Chan suppressed an impulse to chastise Gao for challenging him and welcomed his underling’s courage to voice an independent thought.
“You’re right, Gao,” he said. “But that’s a risk I must take. We need air, we need to charge our battery, and we need a geographic fix. Get us up.”
The Romeo’s battery charged and its air clean, Chan felt the rocking subside as the deck angled downward. He slid by a polished railing to join Gao by the navigation chart.
At the narrowest point of the strait, the twelve-mile curves surrounding the Japanese islands crossed. He realized that his would be the first Chinese crew to violate Japanese sovereignty during the campaign to reclaim the renegade Taiwanese province.

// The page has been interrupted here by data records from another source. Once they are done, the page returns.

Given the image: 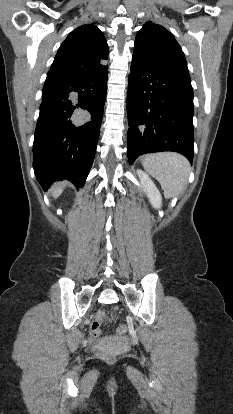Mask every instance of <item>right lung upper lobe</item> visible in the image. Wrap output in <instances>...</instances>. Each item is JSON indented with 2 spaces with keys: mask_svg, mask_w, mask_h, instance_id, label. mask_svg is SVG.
Wrapping results in <instances>:
<instances>
[{
  "mask_svg": "<svg viewBox=\"0 0 233 414\" xmlns=\"http://www.w3.org/2000/svg\"><path fill=\"white\" fill-rule=\"evenodd\" d=\"M108 46L103 33L86 24L72 31L60 46L48 72L58 78H74L99 73L107 66Z\"/></svg>",
  "mask_w": 233,
  "mask_h": 414,
  "instance_id": "obj_1",
  "label": "right lung upper lobe"
}]
</instances>
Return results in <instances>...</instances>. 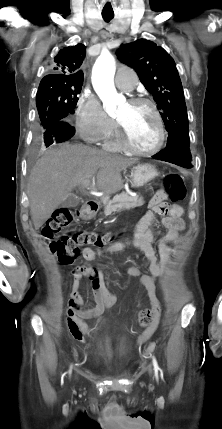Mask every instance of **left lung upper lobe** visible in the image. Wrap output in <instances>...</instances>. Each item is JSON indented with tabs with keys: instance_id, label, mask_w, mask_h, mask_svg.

Projecting battery depletion curves in his mind’s eye, he jabbed one end of dividers into the trace paper and spread the other across the track he would drive through the Tokashi Strait. He grunted as he lifted spread pointers and placed them on the scale to measure the distance to the island chain’s far side and the Pacific Ocean’s Philippine Sea.
“Our battery won’t support it,” he said. “Not at maximum speed. Not even at twelve knots.”
“Sir?” Gao asked. “I think the battery curves would support twelve knots.”
“You’re correct, assuming a clean hull and new battery cells. But we’ve seen that we perform less than optimum in both areas. We must get closer to the center of the strait before accelerating.”